User Approach and solutions for the Source Code

Since g-programming libraries introduce an object-like programming language, it is necessary to arrange their several structures in a tidy and easy-to-understand organization. Moreover, the need to keep variables scope inside callback and functions, lead to set them as global ones. Each conceptual block of variables are than stacked in proper structure pointers which memory is therefore allocated in the main function, avoiding segmentation faults. Every time one some allocated resources does not need anymore, it is immediatly released to prevent memory lacks.
As said above, gst, gnet and gtk libraries are a subpart of a more general programming style called g-language. Coming from the same root, this libraries share some distinctive features such as the possibility to "be looped" (put in run) and "be stopped" using a unique dedicated function even if at a first sight they seems so different one from the other.
Initialization section allows to set up all the environmental context needed for the client to work: UI layout is loaded, internet addresses are defined and the pipeline is set to null mode. Then the main windows is showed to the user and the g-loop is put on run. From this time on, the user can interact with the program.
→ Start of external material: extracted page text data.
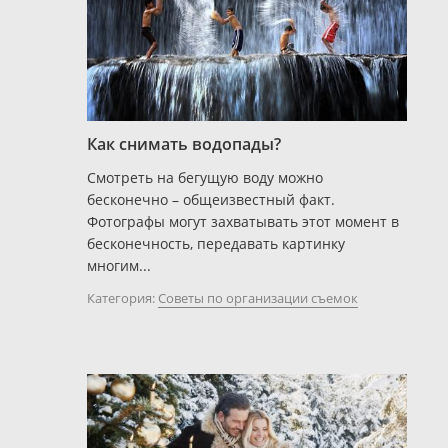
Как снимать водопады?
Смотреть на бегущую воду можно
бесконечно – общеизвестный факт.
Фотографы могут захватывать этот момент в
бесконечность, передавать картинку
многим...
Категория:
Советы по организации съемок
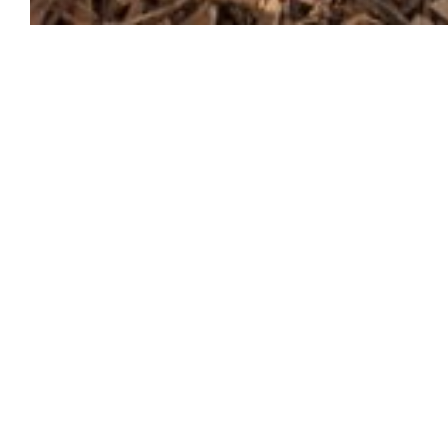
L'EPHÉMÈRE
Essen Sie im Schloss und genießen Sie einen fr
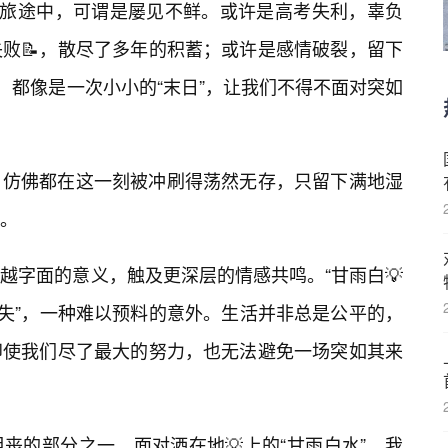
的旅途中，可谓是屡见不鲜。或许是高考失利，辜负
失败📝，散尽了多年的积蓄；或许是感情破裂，留下
，都像是一次小小的“末日”，让我们不得不面对突如
，仿佛都在这一刻被冲刷得荡然无存，只留下满地湿
。
越字面的意义，触及更深层的情感共鸣。“甘雨白💡
之失”，一种难以预料的意外。生活并非总是公平的，
即使我们尽了最大的努力，也无法避免一场突如其来
丧的部分之一。面对洒在地💡上的“甘雨白水”，我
Example of the Client Application
 
The first action a user should do is to change it's Default nickname and Default server address and port. Than the user can procede to get himself authenticated by pushing the appropriate button. Authentication procedure is a bit complicated: for first client and server socket are created in order to set up an UDP handshake service. Than the Client send an authentication Enquiry to the server through its socket and waits for a reply. Joined to a positive rensponse, the Server answers with a unique identification number called SSRC that the Client will use to mark its RTP streams in order to have them recognized. On negative rensposes from the server, instead, authenticate callback simply returns.
To set up a continuos watch on UDP handshake socket so that a callback can be executed on UDP packets recived, an I/O channel has been created and a watch function has been applied to it. As a final step, the pipeline state is changed from "Null" to "Ready".
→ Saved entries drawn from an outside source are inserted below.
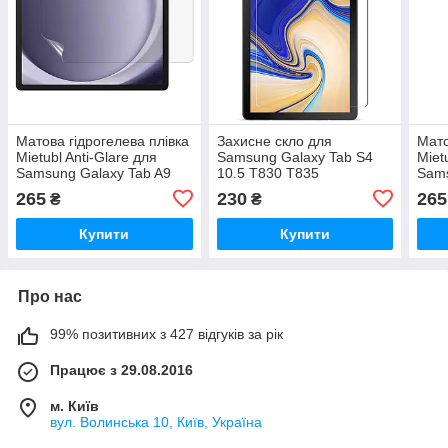
Матова гідрогелева плівка
Захисне скло для
Мато
Mietubl Anti-Glare для
Samsung Galaxy Tab S4
Miet
Samsung Galaxy Tab A9
10.5 T830 T835
Sams
Plus 11" SM-X210, SM-
10.5
265
230
265
₴
₴
X215
Купити
Купити
Про нас
99% позитивних з 427 відгуків за рік
Працює з 29.08.2016
м. Київ
вул. Волинська 10, Київ, Україна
Once Authentication has been correctly carried out, the User can approach to connection button. By pressing it, the pipeline simply starts to play: audio streams start to flow thorugh each branch, local samples are compressed and sent via UDP and echo effect is removed from mixed audio that can be played on speakers then.
On disconnection Request, instead, a several number of actions have to be performed. The most important thing to do is to remove watching functions from I/O channle linked to service UDP socket in order to avoid a jump of CPU usage on over 90%. Then pipeline state is setted to Null and a Disconnection Enquiry is sent to the server. On a positive rensponse, the socket is deleted and the Client returns to its basilar state.
 
An important note concern the need of I/O channels and watch functions. Gnet functions that allow UDP based exchanges, lets the programmer choose between write and read functions. Especially, read functions are blocking ones and thus must be used only when something like a reply is expected to be received. When the pipeline is playing there's no way to monitor UDP socket with read functions except maybe the use of a separate thread. An elegant solution comes from watch functions which can associate to the incoming UDP event, the execution of a callback in order to manage received messages. 
In this version of the program, the only asinchronous communication that can occour between client and server during the connected mode is the which one brings information about participats to the conference. Each time the list of participants is modified due to new connections or disconnections, a refreshed list is sent to all the remainig users. 
 
Each single action performed by the Client and every string transmitted or recived, will be stacked in a log windows placed on the bottom of the main window. Moreover, a list of users connected is showed on its right side. There's also a widget that can control the volume outcoming from local speakers.